Die Pioniere der grünen Welle

Bei den nationalen Wahlen im letzten Herbst gingen sie als Sieger hervor. Nun hoffen die Grünen bei den städtischen Wahlen auf zusätzliche Sitze im Stadtrat. Sie kämpfen gegen den Westast, für eine Velo-Allee – und dafür, die grünste Partei zu bleiben.

Zwei Bisherige: Myriam Roth fährt, Urs Scheuss geht lieber zu Fuss.  Matthias Käser
  • Dossier
Hannah Frei
 
Urs Scheuss ist Präsident der Grünen Biel – und er fährt kaum Fahrrad. Klimaschutztechnisch sei das aber kein Problem, sagt der 45-jährige Stadtrat, und verweist darauf, dass er hauptsächlich zu Fuss und mit den öffentlichen Verkehrsmitteln unterwegs sei. Einen Führerausweis hat er jedenfalls nicht. Myriam Roth, Stadträtin und Vize-Präsidentin der Grüne-Fraktion im Stadtrat, hingegen schon. Unterwegs ist die 29-Jährige aber meist mit einem alten Damenfahrrad, einem Geschenk ihrer Grossmutter.
 
Was die Bieler Verkehrspolitik betrifft, ziehen die beiden aber am selben Strick: Die Fussgängerinnen und Velofahrer sollen mehr Raum erhalten und der motorisierte Individualverkehr stärker eingeschränkt werden.
 
Passend zum Thema wählten sie den Bieler Strandboden als ersten Ort für den Stadtrundgang mit dem «Bieler Tagblatt». Würde der umstrittene A5-Westast gemäss der vorliegenden Planung gebaut, würde aus dem Strandboden für mehr als zehn Jahre eine Baustelle, sagt Scheuss. «Der Strandboden würde als Naherholungsgebiet zerstört.» Zudem werde der Westast so zu einem Keil zwischen See und Stadt. Scheuss und Roth wünschen sich das Gegenteil: eine Verbindung zwischen den Quartieren, dem Stadtzentrum und dem See. Eben das, was das Projekt Velo-Allee des Vereins Pro Velo Biel-Seeland bieten würde.
 
Dahinter stünden die Bieler Grünen, so Scheuss.
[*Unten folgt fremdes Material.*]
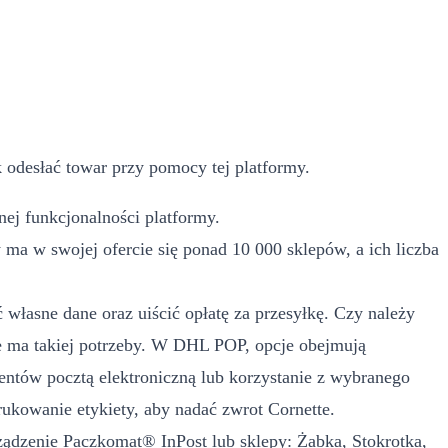
 odesłać towar przy pomocy tej platformy.
ej funkcjonalności platformy.
a w swojej ofercie się ponad 10 000 sklepów, a ich liczba
własne dane oraz uiścić opłatę za przesyłkę. Czy należy
 ma takiej potrzeby. W DHL POP, opcje obejmują
ntów pocztą elektroniczną lub korzystanie z wybranego
ukowanie etykiety, aby nadać zwrot Cornette.
rządzenie Paczkomat® InPost lub sklepy: Żabka, Stokrotka,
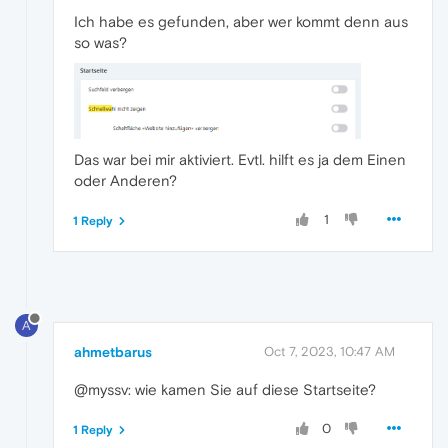
Ich habe es gefunden, aber wer kommt denn aus
so was?
Das war bei mir aktiviert. Evtl. hilft es ja dem Einen
oder Anderen?
1
1 Reply
A
ahmetbarus
Oct 7, 2023, 10:47 AM
@myssv: wie kamen Sie auf diese Startseite?
0
1 Reply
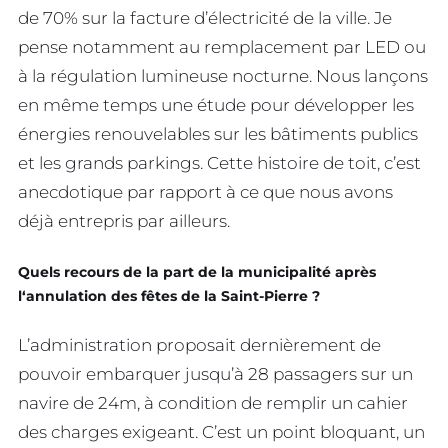
de 70% sur la facture d’électricité de la ville. Je
pense notamment au remplacement par LED ou
à la régulation lumineuse nocturne. Nous lançons
en même temps une étude pour développer les
énergies renouvelables sur les bâtiments publics
et les grands parkings. Cette histoire de toit, c’est
anecdotique par rapport à ce que nous avons
déjà entrepris par ailleurs.
Quels recours de la part de la municipalité après
l
‘annulation des fêtes de la Saint-Pierre
?
L’administration proposait dernièrement de
pouvoir embarquer jusqu’à 28 passagers sur un
navire de 24m, à condition de remplir un cahier
des charges exigeant. C’est un point bloquant, un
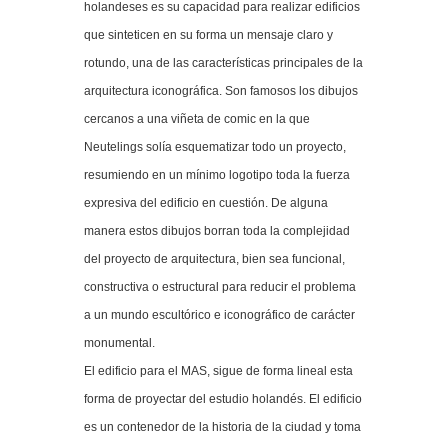
holandeses es su capacidad para realizar edificios
que sinteticen en su forma un mensaje claro y
rotundo, una de las características principales de la
arquitectura iconográfica. Son famosos los dibujos
cercanos a una viñeta de comic en la que
Neutelings solía esquematizar todo un proyecto,
resumiendo en un mínimo logotipo toda la fuerza
expresiva del edificio en cuestión. De alguna
manera estos dibujos borran toda la complejidad
del proyecto de arquitectura, bien sea funcional,
constructiva o estructural para reducir el problema
a un mundo escultórico e iconográfico de carácter
monumental.
El edificio para el MAS, sigue de forma lineal esta
forma de proyectar del estudio holandés. El edificio
es un contenedor de la historia de la ciudad y toma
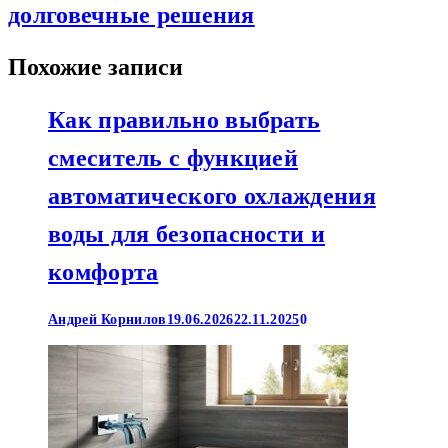
долговечные решения
Похожие записи
Как правильно выбрать
смеситель с функцией
автоматического охлаждения
воды для безопасности и
комфорта
Андрей Корнилов
19.06.2026
22.11.2025
0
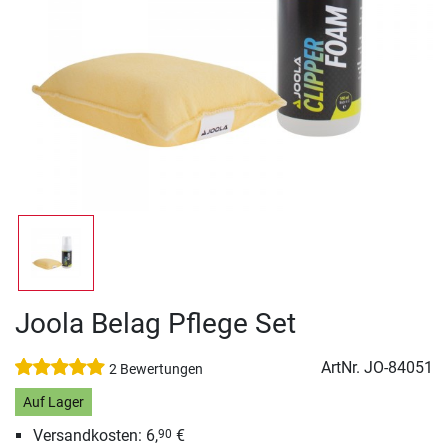
Joola Belag Pflege Set
ArtNr.
JO-84051
2 Bewertungen
Auf Lager
Versandkosten: 6,
€
90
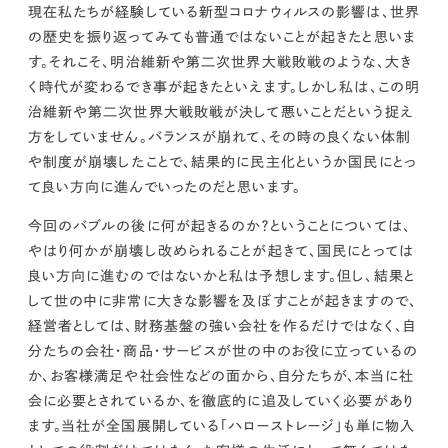
現在私たちが経験している新型コロナウィルスの影響は、世界
の歴史を振り返ってみても普通ではないことが起きたと思いま
す。それこそ、明治維新や第二次世界大戦敗戦のような、大き
く時代が変わるでき事が起きたといえます。しかし私は、この明
治維新や第二次世界大戦敗戦が決して悪いことだという捉え
方をしていません。バランスが崩れて、その時の良くない体制
や制度が崩壊したことで、結果的に民主化というか国民にとっ
て良い方向に進んでいったのだと思います。
今回のバブルの後に何が起きるのか？ということについては、
やはり何かが崩壊し改められることが起きて、国民にとっては
良い方向に進むのではないかと私は予想します。
但し、結果と
して世の中に非常に大きな影響を及ぼすことが起きますので、
経営者としては、財務基盤の強い会社を作るだけではなく、自
分たちの会社・商品・サービスが世の中のお役に立っているの
か、お客様満足や社会性などの面から、自分たちが、本当に社
会に必要とされているか、を徹底的に追及していく必要があり
ます。当社が全国展開している「ハローストレージ」も単に物入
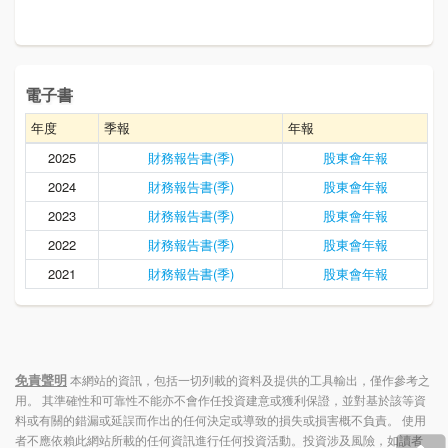
電子書
年度
季報
年報
2025
財務報告書(季)
股東會年報
2024
財務報告書(季)
股東會年報
2023
財務報告書(季)
股東會年報
2022
財務報告書(季)
股東會年報
2021
財務報告書(季)
股東會年報
免責聲明
本網站的資訊，包括一切列載的資料及提供的工具輸出，僅作參考之
用。 其準確性和可靠性不能亦不會作任投資建意或獲利保證，並對基於該等資
料或有關的錯漏或延誤而作出的任何決定或導致的損失或損害概不負責。 使用
者不應依賴此網站所載的任何資訊進行任何投資活動。投資涉及風險，如讀者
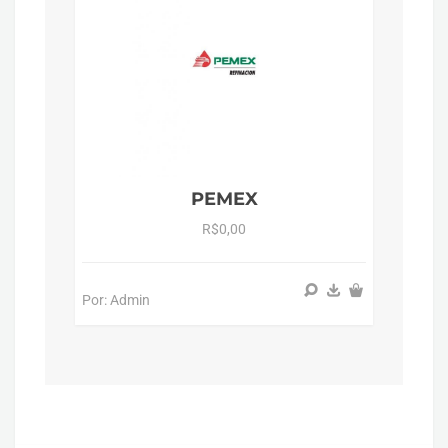
PEMEX
R$0,00
Por: Admin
Und Roth sowieso, ist sie doch Mitglied bei Pro Velo Biel-Seeland. Die geplanten Projekte der Stadt zu Förderung des Langsamverkehrs, unter anderem der Richtplan für die verkehrlich flankierenden Massnahmen für den A5-Ostast und der Sachplan Velo, sind für die Grünen zu wenig. «Bei der Verkehrspolitik liegen wir weit zurück. Die Fahrradfahrer und Fussgängerinnen hätten schon lange mehr Raum erhalten müssen», sagt Scheuss.
 
Raum für Begegnungen schaffen
Der Ruf nach mehr Platz für Velofahrerinnen und Fussgänger führt den Stadtrundgang weiter Richtung Schüssquai, eben dort, wo die Velo-Allee gemäss den Initianten entstehen soll. Roth sagt, es gehe dabei nicht nur darum, eine bessere Verbindung zwischen Stadt und See für die Velofahrer zu schaffen, sondern auch um die Aufwertung der gesamten Fläche. «Der öffentliche Raum in der Stadt soll grüner werden und Platz für Begegnungen bieten», sagt sie. Und man begegne sich eben nicht dadurch, dass jeder in seinem eigenen Auto durch die Stadt fahre, sondern mit ausgiebigen Fussgängerzonen und kulturellen Angeboten. «Das ist für mich Lebensqualität.»
 
Zudem sei es in Anbetracht der Klimaerwärmung zwingend notwendig, dass keine weiteren Anreize für den motorisierten Individualverkehr geschaffen werden, besonders nicht in Städten.
 
Der Klimaschutz. Ein Thema, das spätestens seit vergangenem Jahr nicht nur bei den Grünen ins Parteiprogramm gehört. «Heute möchten fast alle Parteien ein grünes Mäntelchen tragen», sagt Scheuss. Doch was bleibt den Grünen dann? «Wir waren von Anfang an die treibende Kraft, wenn es um den Klimaschutz geht.» Bereits 2008 lancierten sie die Bieler Klimainitiative. Als weiteres Beispiel nennt er erneut den A5-Westast. Die Grünen seien die erste Partei gewesen, die sich geschlossen gegen das Projekt gestellt habe.
 
Grundsätzlich seien die Grünen auch immer noch grüner als die SP, die Sozialdemokraten hingegen einen Ticken sozialer. Scheuss verdeutlicht dies mit einem Spruch, der am Kandidierendentag gefallen sei: «Die SP will, dass sich jede und jeder ein Auto leisten kann. Die Grüne hingegen will, dass gar niemand ein Auto braucht.»
 
Roth präzisiert, dass in der heutigen Zeit die Themen Umwelt und Soziales nicht losgelöst voneinander betrachtet werden könnten, und spricht dabei unter anderem die Klimaflüchtlinge an. Aber auch die Anbindung von Quartieren wie beispielsweise Madretsch oder Mett ans Stadtzentrum. Durch die Schaffung von Begegnungszonen auf der Strecke zwischen Zentrum und Quartieren würde man sowohl das Soziale als auch den Klimaschutz fördern.
 
Schüssinsel als Vorzeigebeispiel
Am Schüssquai entlang geht es weiter Richtung Schüssinsel. Doch bis dahin gilt es einige Male, Strassen zu überqueren und den Baustellen auszuweichen. Für Myriam Roth ist dies keine befriedigende Verkehrslösung. Der Abschnitt zwischen Zentralplatz und Stadtpark weise für den Langsamverkehr momentan die schlechtesten Bedingungen auf dieser Strecke auf.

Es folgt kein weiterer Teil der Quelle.